Common foods consumed in Canada that contain eggs include mayonnaise, casseroles, baked goods and pancakes. The McGill team reports the results of analyzed data from 302 children exhibiting anaphylaxis recruited from 13 emergency departments – the largest known published cohort of pediatric egg-induced anaphylaxis – as part of the Cross-Canada Anaphylaxis Registry. Data on anaphylaxis triggered by eggs were then extracted. Multivariate logistic regression was used to determine factors associated with pre-hospital epinephrine autoinjector use and to compare anaphylaxis triggered by egg to other triggers of food-induced anaphylaxis.

Dr. Ben-Shoshan, who is also Associate Professor at McGill University’s Department of Pediatrics in the Division of Allergy and Clinical Immunology and a physician at the Montreal Children’s Hospital says the emergency room sees about 300 cases of anaphylaxis a year. “Our anaphylaxis registry started here at the Children’s Hospital, and then extended to Ste-Justine’s, to the B.C. Children’s Hospital, and now we have Manitoba, Alberta, Newfoundland and Toronto Sick Kids on board. That allows us to uniquely analyze data that is specific for Canadians.”

Parents can take precautions to protect their children from egg-induced anaphylaxis, says Dr. Ben-Shoshan. “Of the 300 children that were treated in emergency for anaphylaxis, 60% of them had no known egg allergy before. Usually, I suggest to parents that when they introduce eggs to their children, they not introduce them in raw forms.
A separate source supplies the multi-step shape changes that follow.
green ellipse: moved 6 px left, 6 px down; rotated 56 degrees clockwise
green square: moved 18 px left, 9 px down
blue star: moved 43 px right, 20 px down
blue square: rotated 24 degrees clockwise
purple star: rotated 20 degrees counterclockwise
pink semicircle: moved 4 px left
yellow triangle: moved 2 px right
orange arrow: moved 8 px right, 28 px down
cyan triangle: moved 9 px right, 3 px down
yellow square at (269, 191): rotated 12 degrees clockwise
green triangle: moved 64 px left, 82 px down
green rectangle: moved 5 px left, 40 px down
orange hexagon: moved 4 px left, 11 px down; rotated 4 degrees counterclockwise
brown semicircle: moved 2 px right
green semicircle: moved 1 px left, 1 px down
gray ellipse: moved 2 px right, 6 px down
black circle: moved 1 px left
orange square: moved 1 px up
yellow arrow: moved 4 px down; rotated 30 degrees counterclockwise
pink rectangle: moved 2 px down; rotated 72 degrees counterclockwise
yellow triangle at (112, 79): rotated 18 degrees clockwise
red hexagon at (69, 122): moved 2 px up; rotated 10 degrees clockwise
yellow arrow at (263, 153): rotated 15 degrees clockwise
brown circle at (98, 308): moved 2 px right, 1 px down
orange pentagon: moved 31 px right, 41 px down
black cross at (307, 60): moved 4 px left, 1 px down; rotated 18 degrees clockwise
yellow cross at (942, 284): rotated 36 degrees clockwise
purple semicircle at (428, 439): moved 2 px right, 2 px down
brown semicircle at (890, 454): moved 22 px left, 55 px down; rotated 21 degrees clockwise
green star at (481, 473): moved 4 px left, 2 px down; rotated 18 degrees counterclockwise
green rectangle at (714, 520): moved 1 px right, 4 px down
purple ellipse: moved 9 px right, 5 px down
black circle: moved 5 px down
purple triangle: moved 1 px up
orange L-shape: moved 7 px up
I suggest they use baked goods with egg and mix them, for example, with apple sauce.

“And the other thing to remember is when you introduce the food to the child or infant and they tolerate it, it is important to continue and incorporate it regularly in the diet at least once a week to maintain the child’s tolerance. Studies suggest that early exposure around the age of 4-6 months and continuous exposure in the first year of life are crucial to reduce the risk of food allergy.”

Dr. Ben-Shoshan noted that he has had parents who were unaware that eggs could be present in different foods. “For example, on the child’s first birthday, parents reported that they gave their child a red velvet cake and they reacted. It was probably the icing on the cake that is made of raw eggs, so you need to be aware of what you’re feeding your child. Eggs are one of the most common food allergies.”

The notion that food regulation is enough to protect consumers against egg allergies may be mistaken. The regulation of processed egg products in Canada is governed by the Safe Food for Canadians Regulations and overseen by the Canadian Food Inspection Agency. While these regulations set out specific requirements for the processing, treating, importing and exporting of processed egg products, Dr. Ben-Shoshan points out that problems arise when consumers neglect to read product labels. “A study from Health Canada shows examples of food said to not contain dairy, do in fact have a substantial amount of it. It’s a bit like Russian roulette.”

And then there are cases of foods that are not prepackaged. He refers to an instance where children ordered cookies at a bakery. “Bakeries could use the same utensils to prepare muffins that were used to make dairy products. Because it’s not prepackaged there’s no control on the amount of allergens they contain.”